Expose the node software version as a metric.

For automating rollouts, but also for monitoring manual rollouts, and observability and troubleshooting in general, it is useful for us to have a way of identifying what version is running at runtime. When you run one instance this is easy to track externally, but when you run a dozen nodes, it’s easy to lose track of which versions run where. Exposing a version metric (with value 1 and the version as a label) is one of the most convenient ways to expose version information.

Expose the validator identity as a metric.

Similar to having runtime information about the version, when managing multiple nodes, it is useful to know which identity (address or pubkey) runs where. Like the version, a convenient place to expose this is in Prometheus metrics.

Health

Expose an endpoint for health checks.

For automating restarts and failover, and for loadbalancing across RPC nodes, it is useful to have an endpoint where the node software reports its own view on whether it is healthy and in sync with the network. A convenient place to do this is with a /health or /status http endpoint on the RPC interface.

Ideally the application should respond on that endpoint even during the startup phase and report startup progress there.

On-chain metrics

It is essential to have metrics exposed by the node software, but this can only give us a local view. We need to have a global view as well. For example, a validator may be performing its duties (such as producing blocks, voting, or attestation), but end up in a minority network partition that causes the majority of the network to view the validator as delinquent.

When information about a validator is stored on-chain, there is a single source of truth about whether the validator performed its duties, and that fact becomes finalized through consensus. For example, for networks that have a known leader assigned to every slot, whether the block was produced or not is a property of the chain that all honest nodes agree on. Some networks additionally store heartbeats or consensus votes on-chain.

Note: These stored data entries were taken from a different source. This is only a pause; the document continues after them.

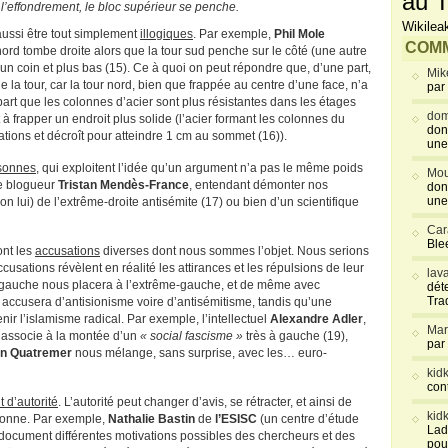
au T
 l’effondrement, le bloc supérieur se penche.
Wikilea
ussi être tout simplement
illogiques
. Par exemple,
Phil Mole
COMM
nord tombe droite alors que la tour sud penche sur le côté (une autre
 un coin et plus bas (15). Ce à quoi on peut répondre que, d’une part,
Mik
de la tour, car la tour nord, bien que frappée au centre d’une face, n’a
par
 part que les colonnes d’acier sont plus résistantes dans les étages
dom
t à frapper un endroit plus solide (l’acier formant les colonnes du
don
ions et décroît pour atteindre 1 cm au sommet (16)).
une
rsonnes
, qui exploitent l’idée qu’un argument n’a pas le même poids
Mou
le blogueur
Tristan Mendès-France
, entendant démonter nos
don
une
elon lui) de l’extrême-droite antisémite (17) ou bien d’un scientifique
Car
Blee
nt les
accusations
diverses dont nous sommes l’objet. Nous serions
usations révèlent en réalité les attirances et les répulsions de leur
lav
me-gauche nous placera à l’extrême-gauche, et de même avec
déte
Tra
 accusera d’antisionisme voire d’antisémitisme, tandis qu’une
 l’islamisme radical. Par exemple, l’intellectuel
Alexandre Adler
,
Mar
s associe à la montée d’un
« social fascisme »
très à gauche (19),
par
n Quatremer
nous mélange, sans surprise, avec les… euro-
kid
con
 d’autorité
. L’autorité peut changer d’avis, se rétracter, et ainsi de
kid
a bonne. Par exemple,
Nathalie Bastin
de
l’ESISC
(un centre d’étude
Lad
document différentes motivations possibles des chercheurs et des
pou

We need a way to monitor those on-chain events to measure our own performance. This can be built into the node software (so we can run multiple nodes that monitor each other), or it can be an external tool that connects to an RPC node and exposes Prometheus metrics about on-chain events.

Provide a way to monitor on-chain metrics.

Ideally, we would have Prometheus metrics about whether a validator identity has been performing its duties, exposed from an independent place that is not that validator itself. For most networks these exporters are standalone applications, but integrating this into the node software can also work.

Good monitoring and observability tools are a public good that benefits all validators. Observability is a core requirement for us, but we realize that it may not be top priority for node software authors. We are happy to contribute here, and work with you upstream to improve or develop open source monitoring solutions that benefit the wider ecosystem.

Telemetry

We understand that node software authors need visibility into how their software runs to inform development — that is the reason we are publishing this network handbook in the first place. However, we are subject to legal and compliance requirements, which mean that we cannot always allow software to phone home. In particular, in some cases we are under non-disclosure agreements.

On incentivized testnets we are happy to share telemetry data. In these cases we only operate our own identity, and the risk of telemetry exposing confidential information is low. For mainnets we do not allow telemetry data to be shared.

Ensure telemetry can be disabled.

As described above, some confidential information we cannot share for legal and compliance reasons. The easiest way to prevent inadvertently exposing confidential information, is to expose as little information as possible.

Troubleshooting

In case of bugs that are difficult to reproduce, we are happy to work with you to share relevant information, logs, try patches, etc. Under no circumstance does Chorus One grant access to our infrastructure to third parties. We definitely do not grant SSH access or other forms of remote access. If we did, we would not be able to guarantee the integrity of our infrastructure.